By Jinyu Han, Gautham J. Mysore and Bryan Pardo

Work presented at LVA/ICA 2012

Tel-Aviv, Israel

March 12-15, 2012.

We present an approach that estimates missing values in the time-frequency domain of audio signals.

The proposed approach, based on the Non-negative Hidden Markov Model as explained in detail [here], enables more temporally-coherent estimation for the missing data by accounting for both the spectral and temporal information of the audio signal.

This approach is able to reconstruct highly corrupted audio with large parts of the spectrogram missing, and has advantages over performing imputation using PLCA.

Related paper

J. Han, G. J. Mysore, and B. Pardo: Audio Imputation using the Non-negative Hidden Markov Model. Lecture Notes in Computer Science: Latent Variable Analysis and Signal Separation (LVA/ICA), 2012. (Spotlight Presentation) [pdf] [BibTex]

Modeling of Audio

Non-negative Spectrogram Factorization (PLCA)
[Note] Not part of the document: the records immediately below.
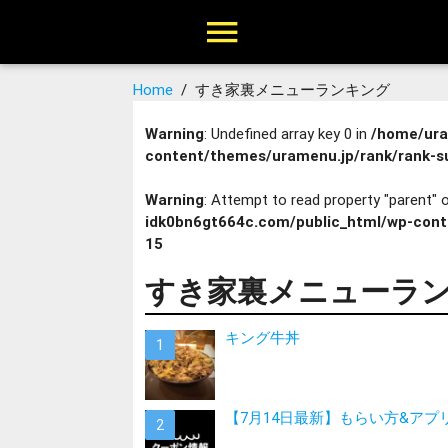
Home
/
すき家裏メニューランキング
Warning
: Undefined array key 0 in
/home/ura
content/themes/uramenu.jp/rank/rank-s
Warning
: Attempt to read property "parent" o
idk0bn6gt664c.com/public_html/wp-cont
15
すき家裏メニューラ
キング牛丼
【7月14日最新】もらい方&アプリ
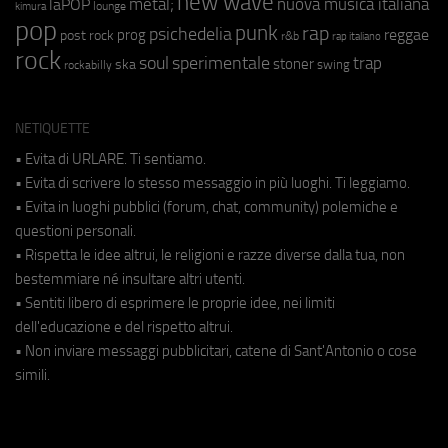
new wave
metal;
nuova musica italiana
laPOP
lounge
kimura
pop
punk
rap
psichedelia
reggae
prog
post rock
r&b
rap italiano
rock
soul
sperimentale
trap
stoner
ska
swing
rockabilly
NETIQUETTE
• Evita di URLARE. Ti sentiamo.
• Evita di scrivere lo stesso messaggio in più luoghi. Ti leggiamo.
• Evita in luoghi pubblici (forum, chat, community) polemiche e
questioni personali.
• Rispetta le idee altrui, le religioni e razze diverse dalla tua, non
bestemmiare né insultare altri utenti.
• Sentiti libero di esprimere le proprie idee, nei limiti
dell'educazione e del rispetto altrui.
• Non inviare messaggi pubblicitari, catene di Sant'Antonio o cose
simili.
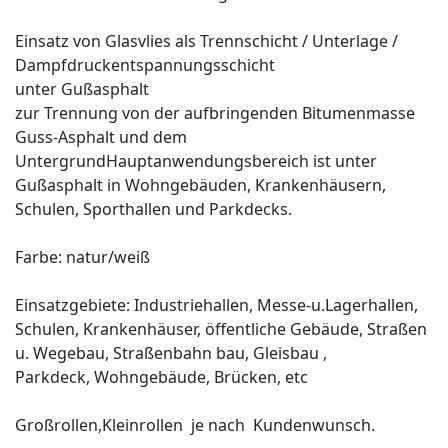
Einsatz von Glasvlies als Trennschicht / Unterlage /
Dampfdruckentspannungsschicht
unter Gußasphalt
zur Trennung von der aufbringenden Bitumenmasse
Guss-Asphalt und dem
UntergrundHauptanwendungsbereich ist unter
Gußasphalt in Wohngebäuden, Krankenhäusern,
Schulen, Sporthallen und Parkdecks.
Farbe: natur/weiß
Einsatzgebiete: Industriehallen, Messe-u.Lagerhallen,
Schulen, Krankenhäuser, öffentliche Gebäude, Straßen
u. Wegebau, Straßenbahn bau, Gleisbau ,
Parkdeck, Wohngebäude, Brücken, etc
Großrollen,Kleinrollen je nach Kundenwunsch.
Non-negative spectrogram factorization refers to a class of methods including non-negative matrix factorization and probabilistic latent component analysis (PLCA), which are used to factorize spectrograms. In this discussion, we will use the specific case of PLCA. However, the ideas generalize to most such methods.
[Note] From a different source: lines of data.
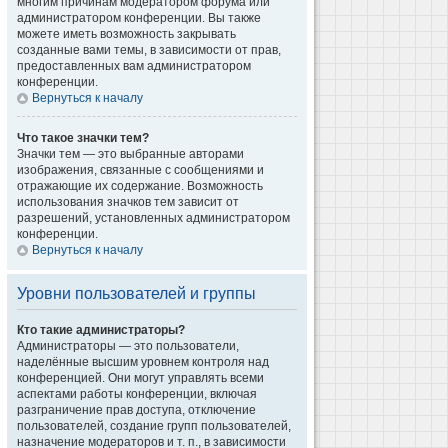
многим причинам модератором форума или
администратором конференции. Вы также
можете иметь возможность закрывать
созданные вами темы, в зависимости от прав,
предоставленных вам администратором
конференции.
Вернуться к началу
Что такое значки тем?
Значки тем — это выбранные авторами
изображения, связанные с сообщениями и
отражающие их содержание. Возможность
использования значков тем зависит от
разрешений, установленных администратором
конференции.
Вернуться к началу
Уровни пользователей и группы
Кто такие администраторы?
Администраторы — это пользователи,
наделённые высшим уровнем контроля над
конференцией. Они могут управлять всеми
аспектами работы конференции, включая
разграничение прав доступа, отключение
пользователей, создание групп пользователей,
назначение модераторов и т. п., в зависимости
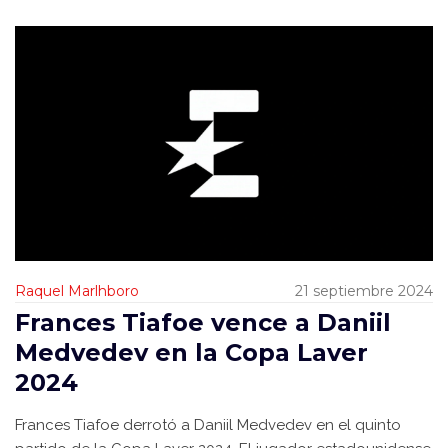
Raquel Marlhboro
21 septiembre 2024
Frances Tiafoe vence a Daniil
Medvedev en la Copa Laver
2024
Frances Tiafoe derrotó a Daniil Medvedev en el quinto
One of the problems with PLCA is that:

It models the audio with a single non-negative dictionary.

It does not account for non-stationarity and temporal dynamics of audio.

A Large dictionary learned by PLCA

Non-negative Hidden Markov Model (N-HMM)

Model the audio with multiple dictionaries such that each time frame is a linear combination of elements from any one dictionary.

A Markov chain models the transitions between dictionaries.

Multiple dictionaries and a Markov chain learned by N-HMM.

An illustration of the proposed audio imputation system using N-HMM (of five states/dictionaries)

Illustration Examples

In the following examples we automatically fill in the time-frequency domain using our proposed method and compare the results to a method based Probabilistic Latent Component Analysis. Here are two examples with large regions of the spectrogram missing.

"Scar Tissue" by "Red Hot Chili Peppers"

In this example, PLCA produces a reconstruction with a lots of high frequency noise, while the reconstruction by the proposed method is much more clean. Although the reconstructed signal by the proposed method sounds less full in the high frequency range, we still find that it is more perceptually pleasing than adding extra noise in the high frequency domain

Original audio Corrupted audio input

Imputation result by PLCA Imputation result by the Proposed

"Born to be wild" by "Steppenwolf"

In this example, PLCA gets the temporal dynamics of the audio wrong. It is obviously to hear that too much energy is asigned to the percussion sound (the bright vertical strip in the spectrogram) in the music. In contrast, the reconstructed signal by our method has a better temporal dynamics.